Recently, a colleague of mine asked me how he could test the equalness of two arrays. He had two sources of Address and wanted to assert that both sources contained exactly the same elements, although order didn't matter. Both using Array or like List in Java, or IList would be okay, but since there could be two equal Address objects, things like Sets can't be used.

In most programming languages, a List already has an equals method doing the comparison (assuming that the collection was ordered before doing it), but there is no information about the actual differences; only that there are some, or none.

The output should inform about elements that are in one collection but not in the other, and vice-versa.

An obvious approach would be to iterate through one of the collections (if one of them is), and just call contains(element) on the other one, and doing it the the other way around afterwards. Assuming a complexity of O(n) for contains, that would result in O(2n²), if I'm correct.

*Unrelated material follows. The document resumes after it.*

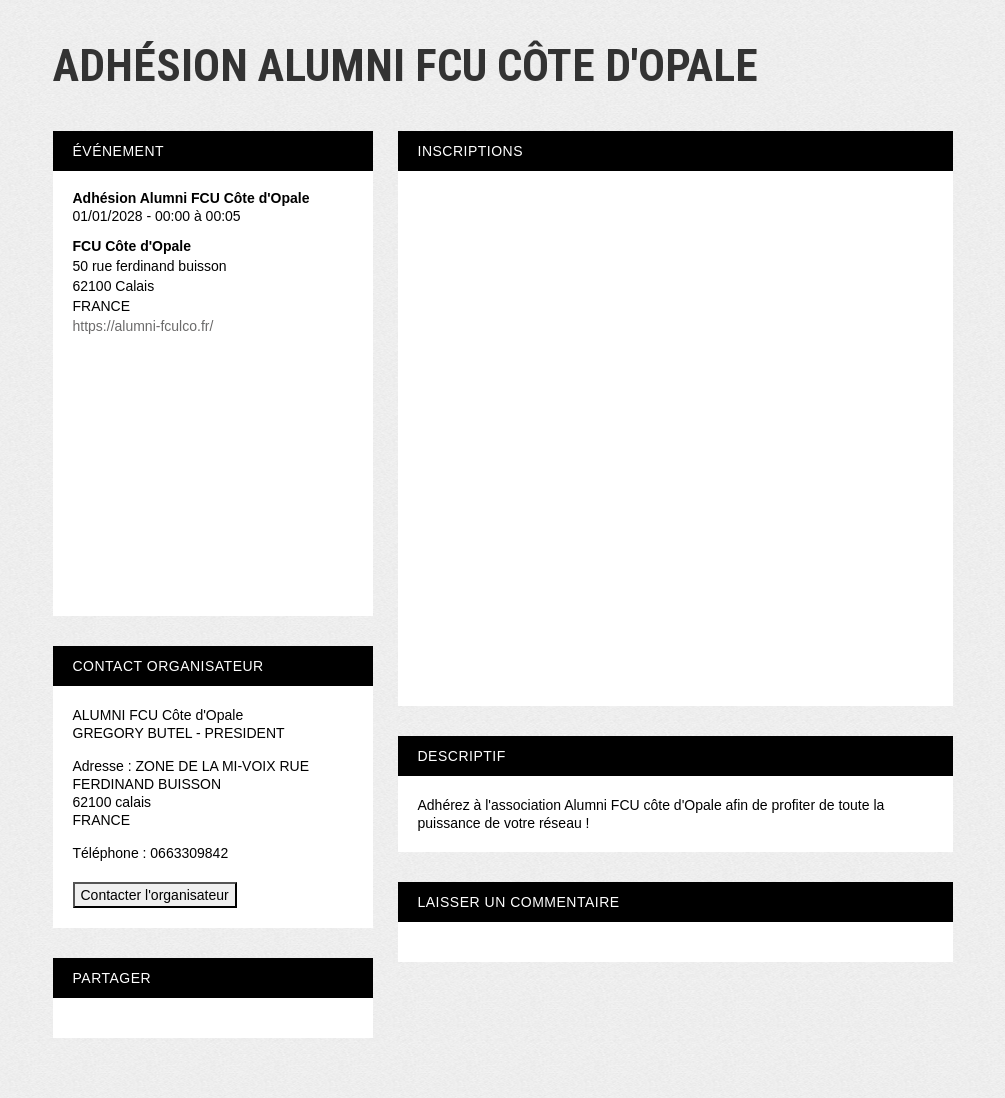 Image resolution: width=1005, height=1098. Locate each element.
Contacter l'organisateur (155, 895)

Is there a more efficient way for getting the information "A1 and A2 isn't in List1, A3 and A4 isn't in List2"? Are there data structures better suited for doing this job than lists? Is it worth it to sort the collections before and using a custom, binary search contains?

2

There are 2 answers

5
Davide On

The first thing that comes to mind is using set difference

In pseudo-python

addr1 = set(originalAddr1)
addr2 = set(originalAddr2)
in1notin2 = addr1 - addr2
in2notin1 = addr2 - addr1
allDifferences = in1notin2 + in2notin1

From here you can see that set difference is O(len(set)) and union is O(len(set1) + len(set2)) giving you a linear time solution with this python specific set implementation, instead of quadratic as you suggest.

I believe other popular languages tend to implement these type of data structures pretty much the same way, but can't really be sure about this.

0
BeyelerStudios On

Is it worth to sort the collection [...]?

Compare the naive approach O(n²) to sorting two lists in O(n logn) and then comparing them in O(n) - or sorting one list in O(n logn) and iterating over the other in O(n)